(Kapatılan)20. Hukuk Dairesi 2013/9608 E. , 2013/10633 K.
"İçtihat Metni"MAHKEMESİ :Asliye Hukuk Mahkemesi
Taraflar arasındaki davanın yapılan duruşması sonunda kurulan hükmün Yargıtayca incelenmesi davacı vekili tarafından istenilmekle, süresinde olduğu anlaşılan temyiz dilekçesinin kabulüne karar verildikten sonra dosya incelendi, gereği düşünüldü:
K A R A R
Davacı vekili Sulh Hukuk Mahkemesine sunduğu 07/04/2008 tarihli dava dilekçesinde, ...Köyü 115 ada 2 parsel sayılı 1975.70 m2 yüzölçümündeki taşınmazın belgesizden müvekkili ... adına kadastroda tesbitinin yapıldığını, oysa, taşınmazın gerçek yüzölçümünün yedi dönüm olmasına karşın beş dönüm kadar bir bölümünün 162 ada 1 nolu orman parseli içinde bırakıldığını, müvekkilinin eşi ... tarafından kadastro mahkemesinin 2007/195 Esasında askı ilânı süresi içersinde 06/04/2007 tarihinde kadastro tesbitine itiraz davası açıldığını, ancak, aktif dava ehliyeti yokluğu nedeniyle davanın 15/02/2008 tarihinde reddedildiğini ve temyiz edilmeksizin kesinleştiğini, taşınmazın uzun yıllardır müvekkili elinde olup, daha önce idare aleyhine açılan men"i müdahale ve tazminat davasının müvekkili lehine sonuçlandığını, şimdi aktif dava ehliyetine dayanarak yapılan yanlış tesbitinin iptali ile adına tescili iddiasıyla dava açmış, taşınmazın değeri yönünden dosya görevsizlik kararı verilerek asliye hukuk mahkemesine gönderilmiştir. Mahkemece, davanın reddine karar verilmiş, hüküm davacı vekili tarafından temyiz edilmiştir.

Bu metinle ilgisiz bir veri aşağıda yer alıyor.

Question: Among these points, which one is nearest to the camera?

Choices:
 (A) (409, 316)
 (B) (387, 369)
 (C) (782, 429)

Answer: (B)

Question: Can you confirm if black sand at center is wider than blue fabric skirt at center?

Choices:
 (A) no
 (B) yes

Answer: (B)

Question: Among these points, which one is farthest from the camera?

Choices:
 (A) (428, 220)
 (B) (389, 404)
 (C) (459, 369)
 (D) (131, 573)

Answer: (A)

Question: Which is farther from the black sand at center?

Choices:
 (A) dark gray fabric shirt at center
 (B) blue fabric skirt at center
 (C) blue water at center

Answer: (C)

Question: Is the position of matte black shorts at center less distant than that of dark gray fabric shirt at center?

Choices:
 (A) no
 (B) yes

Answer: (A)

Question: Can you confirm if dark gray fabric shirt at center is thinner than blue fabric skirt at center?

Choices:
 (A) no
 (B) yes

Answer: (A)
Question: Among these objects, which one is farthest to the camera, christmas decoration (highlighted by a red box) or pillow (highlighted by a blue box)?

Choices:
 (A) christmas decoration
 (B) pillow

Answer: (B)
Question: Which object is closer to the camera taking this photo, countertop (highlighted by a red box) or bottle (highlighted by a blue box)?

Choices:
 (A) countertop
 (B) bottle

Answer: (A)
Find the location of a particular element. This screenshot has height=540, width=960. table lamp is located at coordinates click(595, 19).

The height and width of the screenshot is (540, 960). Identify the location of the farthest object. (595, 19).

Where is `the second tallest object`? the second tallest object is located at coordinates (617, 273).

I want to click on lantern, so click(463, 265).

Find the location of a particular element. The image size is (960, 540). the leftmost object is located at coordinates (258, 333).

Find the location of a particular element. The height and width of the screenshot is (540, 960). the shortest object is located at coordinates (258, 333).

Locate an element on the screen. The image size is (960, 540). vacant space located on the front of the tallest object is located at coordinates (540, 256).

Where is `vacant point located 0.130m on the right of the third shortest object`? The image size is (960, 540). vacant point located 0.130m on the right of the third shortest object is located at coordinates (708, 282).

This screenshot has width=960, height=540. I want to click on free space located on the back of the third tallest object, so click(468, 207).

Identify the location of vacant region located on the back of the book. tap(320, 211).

Dava, tapu iptali ve tescil istemine ilişkindir.
Çekişmeli taşınmazın bulunduğu yerde tesbit tarihinden önce 11/05/1967 tarihinde ilânı yapılıp kesinleşen orman kadastrosu bulunmaktadır. Yörede genel arazi kadastrosu 21/02/2007 tarihinde yapılmış, sonuçları 20/03/2007-10/04/2007 tarihleri arasında ilân edilerek kesinleşmiştir.

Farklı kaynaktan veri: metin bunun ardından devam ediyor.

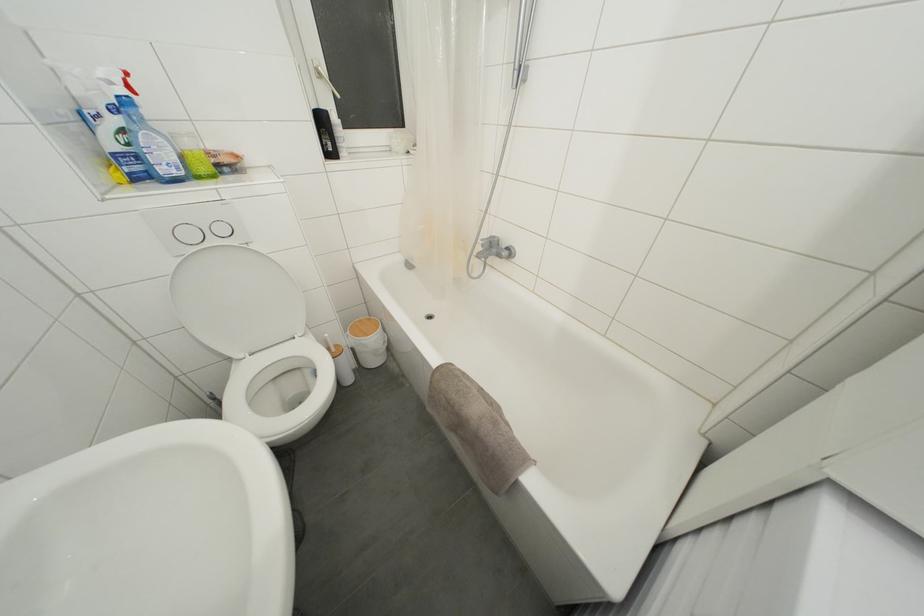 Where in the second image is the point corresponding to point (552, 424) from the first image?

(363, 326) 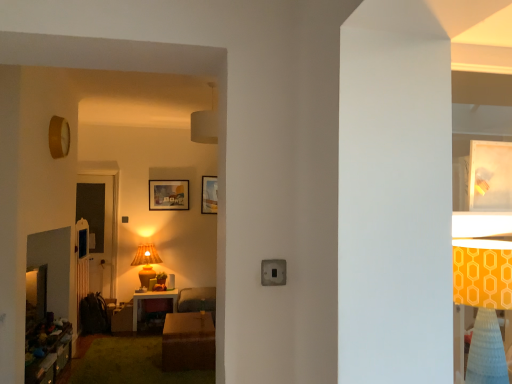 What are the coordinates of `vacant point to the left of brown wooden table at center, the 2th table viewed from the left` in the screenshot? It's located at (126, 356). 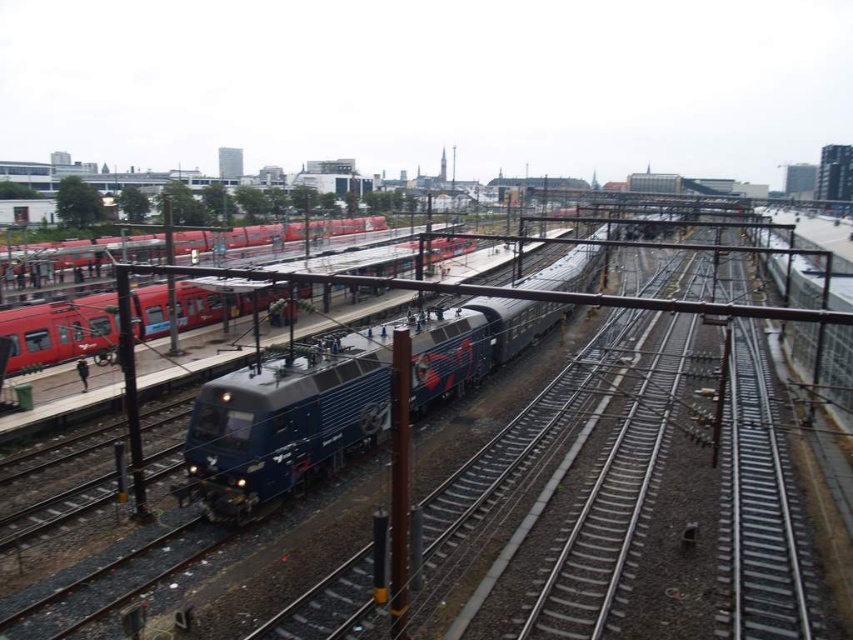 Is metallic blue locomotive at center taller than matte red train at left?

Correct, metallic blue locomotive at center is much taller as matte red train at left.

What do you see at coordinates (337, 400) in the screenshot? The width and height of the screenshot is (853, 640). I see `metallic blue locomotive at center` at bounding box center [337, 400].

Find the location of a particular element. The image size is (853, 640). metallic blue locomotive at center is located at coordinates (337, 400).

Who is shorter, metallic blue train at center or red matte train at left?

metallic blue train at center

Can you confirm if metallic blue train at center is wider than red matte train at left?

Correct, the width of metallic blue train at center exceeds that of red matte train at left.

Identify the location of metallic blue train at center. (622, 497).

Locate an element on the screen. Image resolution: width=853 pixels, height=640 pixels. metallic blue train at center is located at coordinates (622, 497).

Between point (9, 337) and point (279, 221), which one is positioned behind?

Positioned behind is point (279, 221).

Is matte red train at left further to camera compared to red matte train at left?

No.

Locate an element on the screen. The width and height of the screenshot is (853, 640). matte red train at left is located at coordinates (59, 330).

Locate an element on the screen. matte red train at left is located at coordinates (59, 330).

Mahkemece yapılan araştırma, inceleme ve uygulama hüküm kurmaya yeterli değildir şöyleki;
Davacının eşi ... tarafından ... Asliye Hukuk Mahkemesinin 1983/64-118 sayılı Değişik iş esaslı dosyasında 12/07/1983 tarihli dilekçede hudutları yazılı bulunan zilyetliğindeki beş adet taşınmazına davalı ... İdaresinin haksız elattığını ileri sürerek, taşınmazlarının tesbiti ile ihtiyati tedbir konulmmasını talep etmiş, istem mahkemece kabul edilerek fen raporunda hudutları ve mevkisi yazılı 6750 m2, 5200 m2, 1100 m2, 6885 m2 ve 1600 m2 yüzölçümlerindeki taşınmazlara ihtiyati tedbir konulmasına ve asıl dava sonuçlanıncaya kadar taşınmazların yediemine tevdiine 22/12/1983 tarihinde karar verilmiş ve ihtiyati tedbir kararı 18/04/1984 tarihinde infaz edilmiş ve Orman Yönetiminin bu infaza yaptığı 02/05/1984 tarihinde yaptığı itiraz mahmece 12/07/1984 tarihinde Ek Karar ile reddedilmiştir.

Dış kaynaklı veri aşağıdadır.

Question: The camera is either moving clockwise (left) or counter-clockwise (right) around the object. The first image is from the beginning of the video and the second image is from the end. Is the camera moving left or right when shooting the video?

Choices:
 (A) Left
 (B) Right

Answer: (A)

... Asliye Hukuk Mahkemesinin 21/12/1984 tarih ve 1984/10 E. - 1984/403 K. sayılı dosyasının incelenmesinde; davacı... tarafından davalı ... Yönetimi aleyhine 03/01/1984 tarihinde ihtiyati tedbir kararına konu olan taşınmazlar hakkında men"i müdahale ve tazminat istemli dava açıldığı, mahkemece 21/12/1984 tarihli karar ile taşınmazların orman tahdidi dışında ve orman sayılmayan yerlerden olduğu kabul edilerek men"i müdahale ve tazminat talebinin kabulüne, Orman İdaresinin müdahalesinin men"ine ve 68.756.- TL tazminatın % 5 kanunî faizi ile birlikte davalı idareden alınarak davacı tarafa ödenmesine
karar verildiği ve kararın temyizi üzerine Yargıtay 14. Hukuk Dairesinin 30/01/1986 gün ve 1985/2967 E. - 1986/507 K. sayılı ilâmıyla onanmak süretiyle denetiminden geçerek kesinleştiği görülmüştür.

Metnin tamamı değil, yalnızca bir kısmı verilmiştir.